TASK:
Filter the entries, keeping every line with the word "Rubí".

(Records from a collection)
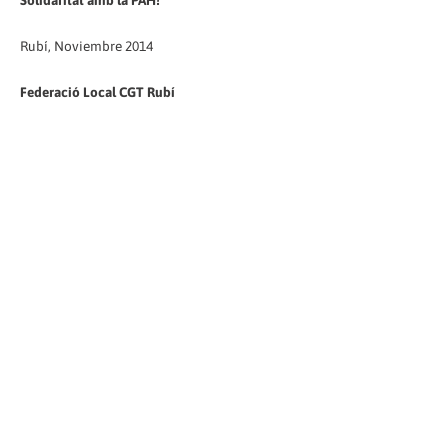
Solidaritat amb la PAH!
Rubí, Noviembre 2014
Federació Local CGT Rubí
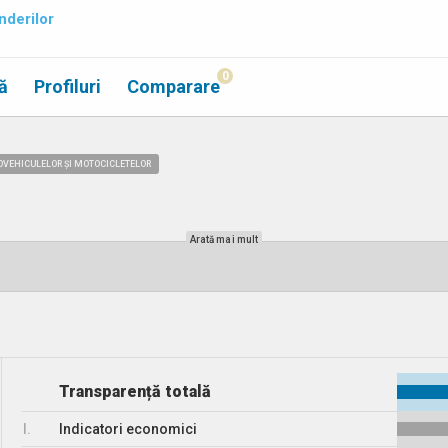
nderilor
0
ă
Profiluri
Comparare
OVEHICULELOR ȘI MOTOCICLETELOR
Arată mai mult
Transparență totală
I.
Indicatori economici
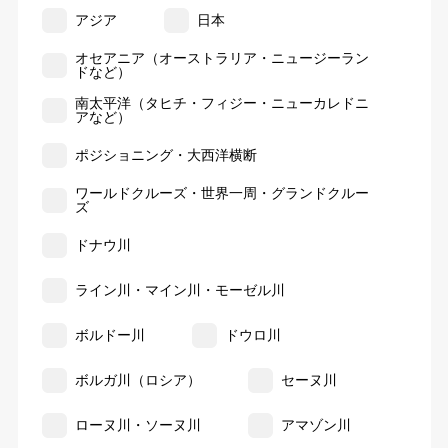
アジア
日本
オセアニア（オーストラリア・ニュージーラン
ドなど）
南太平洋（タヒチ・フィジー・ニューカレドニ
アなど）
ポジショニング・大西洋横断
ワールドクルーズ・世界一周・グランドクルー
ズ
ドナウ川
ライン川・マイン川・モーゼル川
ボルドー川
ドウロ川
ボルガ川（ロシア）
セーヌ川
ローヌ川・ソーヌ川
アマゾン川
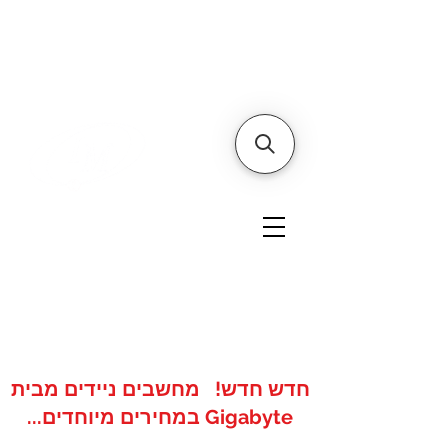
דף הבית
אודותינו
צור קשר
איי אם
אתר הסחר של
טכנולוגיות
www.imshops.co.il
להזמנות/שרות לקוחות
08-8559050
חדש חדש! מחשבים ניידים מבית
Gigabyte במחירים מיוחדים...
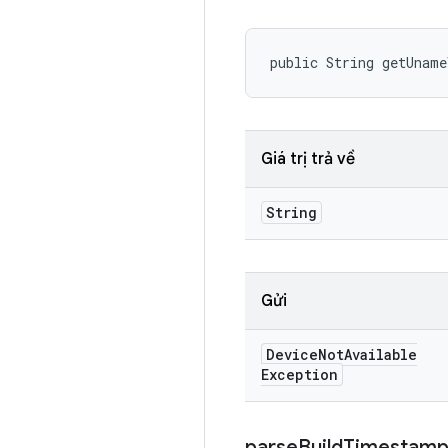
public String getUnam
Giá trị trả về
String
Gửi
Device
Not
Available
Exception
parse
Build
Timestam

TASK SOLUTION:
Rubí, Noviembre 2014
Federació Local CGT Rubí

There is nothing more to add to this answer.